0
votes

I am pretty new to Spark, I have tried to look for something on the web but I haven't found anything satisfactory.

I have always run parallel computations using the command mclapply and I like its structure (i.e., first parameter used as scrolling index, second argument the function to be parallelized, and then other optional parameters passed to the function). Now I am trying to do kind of the same thing via Spark, i.e., I would like to distribute my computations among all the node of the Spark cluster. This is shortly what I have learned and how I think the code should be structured (I'm using the package sparklyr):

  1. I create a connection to Spark using the command spark_connect;
  2. I copy my data.frame in the Spark environment with copy_to and access it through its tibble;
  3. I would like to implement a "Spark-friendly" version of mclapply, but I have seen there is no similar function in the package (I have seen there exists the function spark.lapply in the SparkR package, but unfortunately it is not in the CRAN anymore).
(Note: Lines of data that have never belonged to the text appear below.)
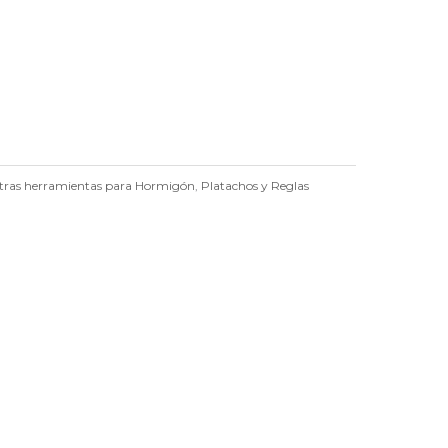
tras herramientas para Hormigón
,
Platachos y Reglas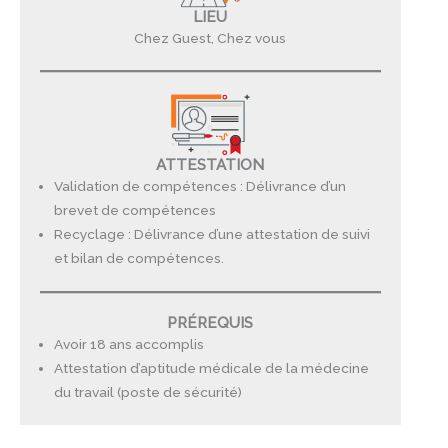
LIEU
Chez Guest, Chez vous
ATTESTATION
Validation de compétences : Délivrance d’un
brevet de compétences
Recyclage : Délivrance d’une attestation de suivi
et bilan de compétences.
PRÉREQUIS
Avoir 18 ans accomplis
Attestation d’aptitude médicale de la médecine
du travail (poste de sécurité)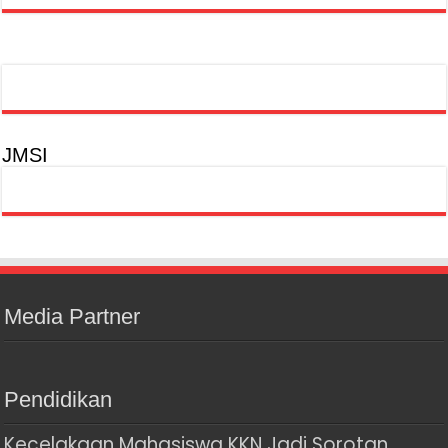
JMSI
Media Partner
Pendidikan
Kecelakaan Mahasiswa KKN Jadi Sorotan,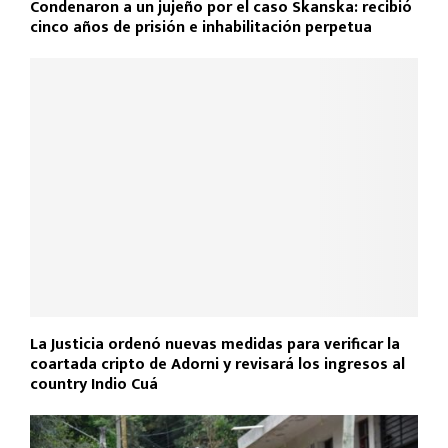
Condenaron a un jujeño por el caso Skanska: recibió
cinco años de prisión e inhabilitación perpetua
La Justicia ordenó nuevas medidas para verificar la
coartada cripto de Adorni y revisará los ingresos al
country Indio Cuá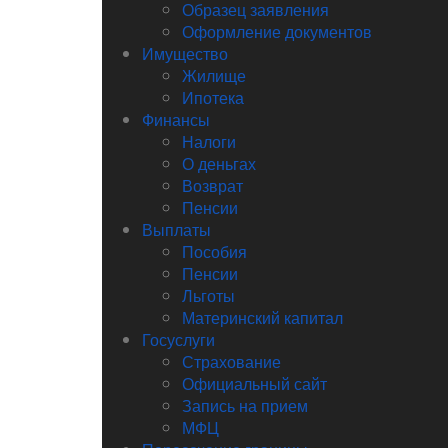
Образец заявления
Оформление документов
Имущество
Жилище
Ипотека
Финансы
Налоги
О деньгах
Возврат
Пенсии
Выплаты
Пособия
Пенсии
Льготы
Материнский капитал
Госуслуги
Страхование
Официальный сайт
Запись на прием
МФЦ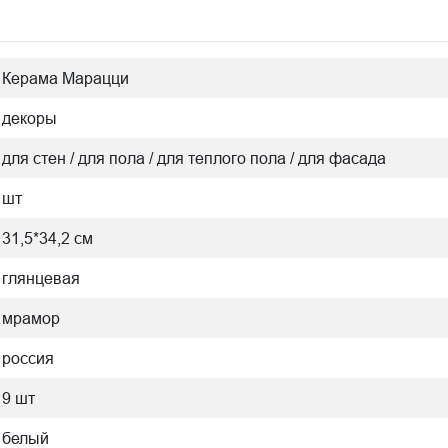
Керама Марацци
декоры
для стен / для пола / для теплого пола / для фасада
шт
31,5*34,2 см
глянцевая
мрамор
россия
9 шт
белый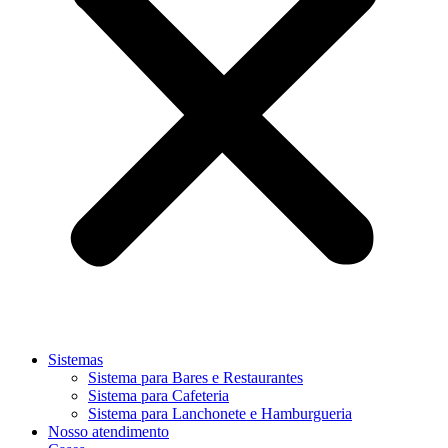
Sistemas
Sistema para Bares e Restaurantes
Sistema para Cafeteria
Sistema para Lanchonete e Hamburgueria
Nosso atendimento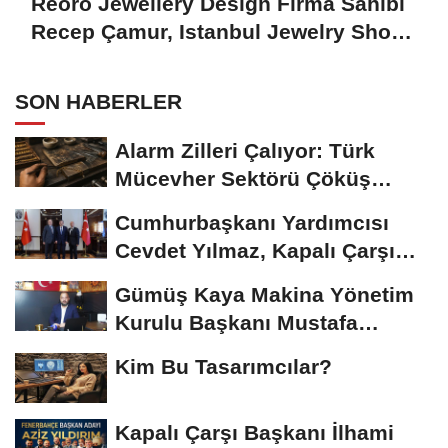
Reoro Jewellery Design Firma Sahibi
Recep Çamur, Istanbul Jewelry Show
October 2024'ü Değerlendirdi
SON HABERLER
Alarm Zilleri Çalıyor: Türk
Mücevher Sektörü Çöküş
Riskiyle...
Cumhurbaşkanı Yardımcısı
Cevdet Yılmaz, Kapalı Çarşı
Başkanı...
Gümüş Kaya Makina Yönetim
Kurulu Başkanı Mustafa
Gümüşdiş, Haber...
Kim Bu Tasarımcılar?
Kapalı Çarşı Başkanı İlhami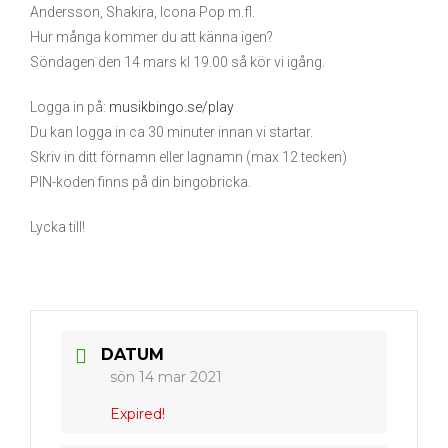
Andersson, Shakira, Icona Pop m.fl.
Hur många kommer du att känna igen?
Söndagen den 14 mars kl 19.00 så kör vi igång.
Logga in på:
musikbingo.se/play
Du kan logga in ca 30 minuter innan vi startar.
Skriv in ditt förnamn eller lagnamn (max 12 tecken)
PIN-koden finns på din bingobricka.
Lycka till!
DATUM
sön 14 mar 2021
Expired!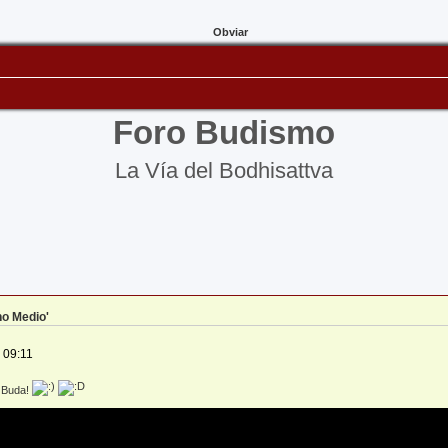
Obviar
Foro Budismo
La Vía del Bodhisattva
no Medio'
 09:11
 Buda!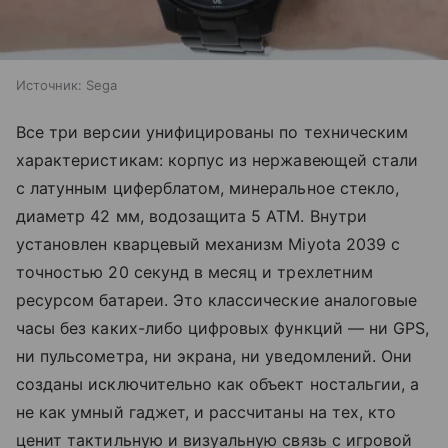
Источник:
Sega
Все три версии унифицированы по техническим
характеристикам: корпус из нержавеющей стали
с латунным циферблатом, минеральное стекло,
диаметр 42 мм, водозащита 5 ATM. Внутри
установлен кварцевый механизм Miyota 2039 с
точностью 20 секунд в месяц и трехлетним
ресурсом батареи. Это классические аналоговые
часы без каких-либо цифровых функций — ни GPS,
ни пульсометра, ни экрана, ни уведомлений. Они
созданы исключительно как объект ностальгии, а
не как умный гаджет, и рассчитаны на тех, кто
ценит тактильную и визуальную связь с игровой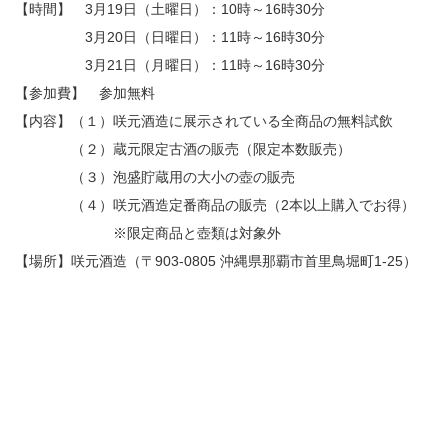
【時間】 3月19日（土曜日）：10時～16時30分
3月20日（日曜日）：11時～16時30分
3月21日（月曜日）：11時～16時30分
【参加費】 参加無料
【内容】（１）咲元酒造に展示されている全商品の無料試飲
（２）蔵元限定古酒の販売（限定本数販売）
（３）泡盛貯蔵用の大小の壺の販売
（４）咲元酒造定番商品の販売（2本以上購入でお得）
※限定商品と壺類は対象外
【場所】咲元酒造（〒903-0805 沖縄県那覇市首里鳥堀町1-25）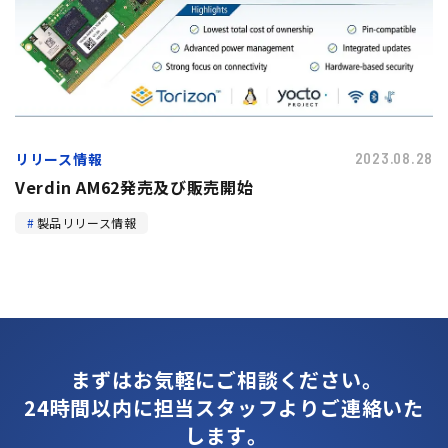
リリース情報
2023.08.28
Verdin AM62発売及び販売開始
製品リリース情報
まずはお気軽にご相談ください。
24時間以内に担当スタッフよりご連絡いた
します。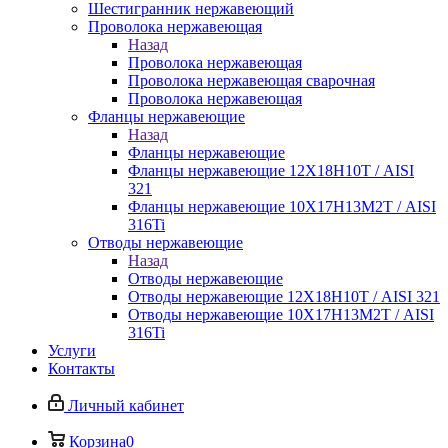
Шестигранник нержавеющий
Проволока нержавеющая
Назад
Проволока нержавеющая
Проволока нержавеющая сварочная
Проволока нержавеющая
Фланцы нержавеющие
Назад
Фланцы нержавеющие
Фланцы нержавеющие 12Х18Н10Т / AISI
321
Фланцы нержавеющие 10Х17Н13М2Т / AISI
316Ti
Отводы нержавеющие
Назад
Отводы нержавеющие
Отводы нержавеющие 12Х18Н10Т / AISI 321
Отводы нержавеющие 10Х17Н13М2Т / AISI
316Ti
Услуги
Контакты
Личный кабинет
Корзина
0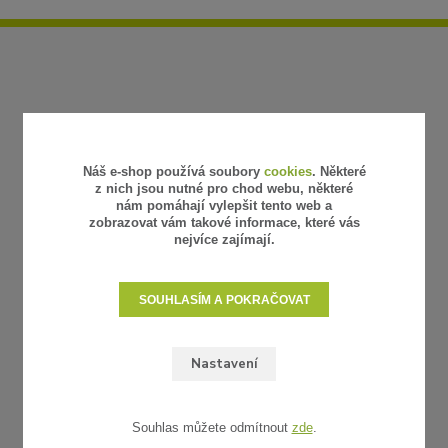
Náš e-shop používá soubory
cookies
. Některé
z nich jsou nutné pro chod webu, některé
nám pomáhají vylepšit tento web a
zobrazovat vám takové informace, které vás
nejvíce zajímají.
SOUHLASÍM A POKRAČOVAT
Nastavení
Souhlas můžete odmítnout
zde
.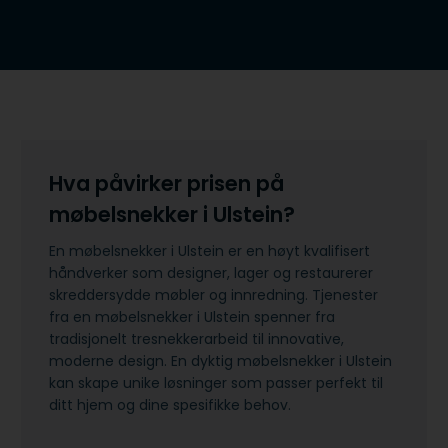
Hva påvirker prisen på
møbelsnekker i Ulstein?
En møbelsnekker i Ulstein er en høyt kvalifisert
håndverker som designer, lager og restaurerer
skreddersydde møbler og innredning. Tjenester
fra en møbelsnekker i Ulstein spenner fra
tradisjonelt tresnekkerarbeid til innovative,
moderne design. En dyktig møbelsnekker i Ulstein
kan skape unike løsninger som passer perfekt til
ditt hjem og dine spesifikke behov.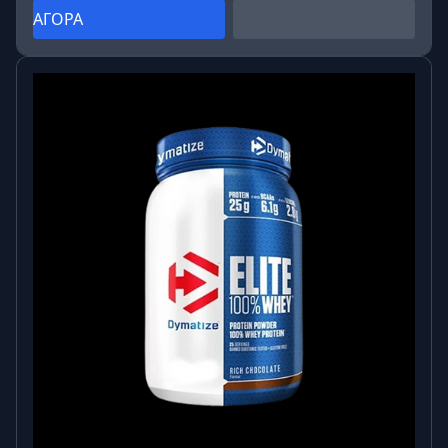
ΑΓΟΡΑ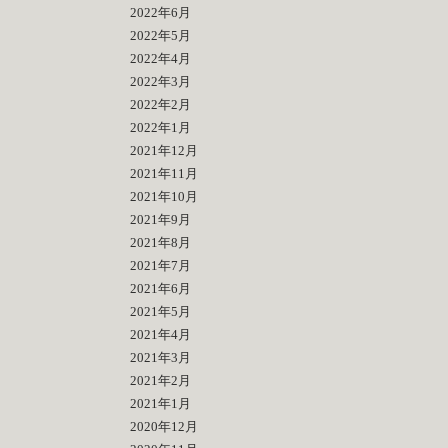
2022年6月
2022年5月
2022年4月
2022年3月
2022年2月
2022年1月
2021年12月
2021年11月
2021年10月
2021年9月
2021年8月
2021年7月
2021年6月
2021年5月
2021年4月
2021年3月
2021年2月
2021年1月
2020年12月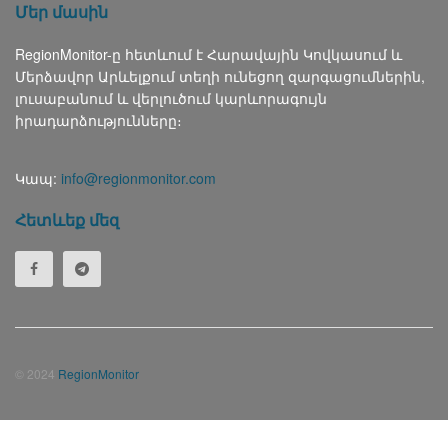
Մեր մասին
RegionMonitor-ը հետևում է Հարավային Կովկասում և
Մերձավոր Արևելքում տեղի ունեցող զարգացումներին,
լուսաբանում և վերլուծում կարևորագույն
իրադարձությունները։
Կապ:
info@regionmonitor.com
Հետևեք մեզ
© 2024
RegionMonitor
Русский
(
Russian
)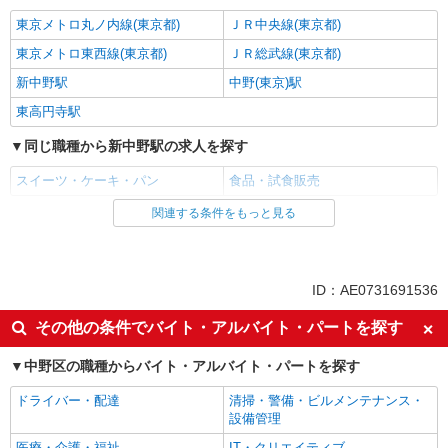
東京メトロ丸ノ内線(東京都)
ＪＲ中央線(東京都)
東京メトロ東西線(東京都)
ＪＲ総武線(東京都)
新中野駅
中野(東京)駅
東高円寺駅
同じ職種から新中野駅の求人を探す
スイーツ・ケーキ・パン
食品・試食販売
関連する条件をもっと見る
同じ雇用形態から新中野駅の求人を探す
アルバイト
パート
同じ特徴から新中野駅の求人を探す
ID：AE0731691536
入社日応相談
未経験歓迎
その他の条件でバイト・アルバイト・パートを探す
高校生OK
大学生歓迎
中野区の職種からバイト・アルバイト・パートを探す
女性活躍中
主婦・主夫歓迎
ドライバー・配達
清掃・警備・ビルメンテナンス・
フリーター歓迎
学歴不問
設備管理
ブランクOK
時間固定シフト制
医療・介護・福祉
IT・クリエイティブ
Here below, a simple test script I have implemented that works using the function mclapply.

#### Standard code that works with mclapply #########
dfTest = data.frame(X = rep(1, 10000), Y = rep(2, 10000))

.testFunc = function(X = 1, df, str) {
    rowSelected = df[X, ]
    y = as.numeric(rowSelected[1] + rowSelected[2])
    return(list(y = y, str = str))
}

lOutput = mclapply(X = 1 : nrow(dfTest), FUN = .testFunc, df = dfTest, 
                   str = "useless string", mc.cores = 2)

######################################################

###### Similar code that should work with Spark ######
library(sparklyr)
sc = spark_connect(master = "local")

dfTest = data.frame(X = rep(1, 10000), Y = rep(2, 10000))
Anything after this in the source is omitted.